Overkoepelend lab over Leidse PhD-projecten rondom Conflictoplossende Instituties
Op 21 juni 2021 vond een bijeenkomst plaats waarbij de verschillende promovendi die zijn verbonden aan het onderzoeksthema Conflictoplossende Instituties (COI) in Leiden de stand van zaken van hun promotieonderzoek presenteerden.
COI is een landelijk samenwerkingsverband in het kader van het Nederlandse Sectorplan Rechtsgeleerdheid. Het COI-onderzoek in Leiden bestaat uit twee pijlers: (1) duurzame rechtspraak en (2) de rechtszaal als maatschappelijke arena.
De bijeenkomst op 21 juni was het laatste PhD-lab voor de zomer en vormde de afsluiting van een reeks labs die door de promovendi zelf werden georganiseerd. Voor deze labs werden telkens andere sprekers uitgenodigd, die lezingen gaven over inhoudelijke thema’s (zoals vertrouwen en legitimiteit), methodologische onderwerpen (zoals het doen van rechtsvergelijkend onderzoek) en praktische zaken (zoals promoveren op artikelen en het vinden van een geschikt tijdschrift voor interdisciplinaire publicaties).

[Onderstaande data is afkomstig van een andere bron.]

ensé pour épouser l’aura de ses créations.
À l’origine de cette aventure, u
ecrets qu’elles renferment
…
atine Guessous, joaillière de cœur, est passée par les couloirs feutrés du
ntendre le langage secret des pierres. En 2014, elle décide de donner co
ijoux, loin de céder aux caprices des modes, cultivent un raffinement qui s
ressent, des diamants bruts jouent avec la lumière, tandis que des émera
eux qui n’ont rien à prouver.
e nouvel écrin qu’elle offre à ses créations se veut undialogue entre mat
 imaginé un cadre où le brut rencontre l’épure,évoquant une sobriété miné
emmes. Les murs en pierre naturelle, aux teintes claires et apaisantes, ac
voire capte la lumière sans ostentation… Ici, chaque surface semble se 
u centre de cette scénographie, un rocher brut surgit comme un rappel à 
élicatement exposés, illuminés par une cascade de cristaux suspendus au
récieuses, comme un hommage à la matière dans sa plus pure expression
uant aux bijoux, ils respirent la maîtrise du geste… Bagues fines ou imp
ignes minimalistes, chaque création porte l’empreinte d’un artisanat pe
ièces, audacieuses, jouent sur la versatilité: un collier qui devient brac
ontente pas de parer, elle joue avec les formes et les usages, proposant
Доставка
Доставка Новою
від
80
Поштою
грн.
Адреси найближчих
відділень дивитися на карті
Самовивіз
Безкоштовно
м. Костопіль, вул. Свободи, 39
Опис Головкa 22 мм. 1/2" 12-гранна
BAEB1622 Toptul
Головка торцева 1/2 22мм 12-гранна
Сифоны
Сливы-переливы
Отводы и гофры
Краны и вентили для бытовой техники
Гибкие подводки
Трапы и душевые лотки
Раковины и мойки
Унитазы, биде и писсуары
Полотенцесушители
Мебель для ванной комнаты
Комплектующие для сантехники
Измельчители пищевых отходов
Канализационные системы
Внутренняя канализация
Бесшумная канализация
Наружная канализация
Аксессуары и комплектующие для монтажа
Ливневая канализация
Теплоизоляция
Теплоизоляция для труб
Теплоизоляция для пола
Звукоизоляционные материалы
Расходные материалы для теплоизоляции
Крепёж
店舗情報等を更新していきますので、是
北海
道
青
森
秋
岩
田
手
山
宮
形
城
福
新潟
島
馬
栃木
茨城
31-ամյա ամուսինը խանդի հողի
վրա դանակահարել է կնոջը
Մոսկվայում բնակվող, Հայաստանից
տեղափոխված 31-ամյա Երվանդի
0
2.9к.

Tijdens deze laatste bijeenkomst voor de zomer was het de beurt aan de promovendi zelf om te presenteren. Nadat Miranda Boone de bijeenkomst geopend had, presenteerden de verschillende promovendi de stand van zaken van hun onderzoek, waaraan zij allemaal inmiddels ongeveer een jaar hadden gewerkt. Promovenda Nikki Vosters, die onderzoek doet naar digitalisering en de bestuursrechtspraak, kon helaas niet bij de bijeenkomst aanwezig zijn. Na elke presentatie volgde feedback van een aantal gekoppelde onderzoekers uit een ander promotieproject en van overige aanwezigen. Op die manier ontstonden na elke presentatie interessante discussies die waardevolle input leverden voor de promovendi.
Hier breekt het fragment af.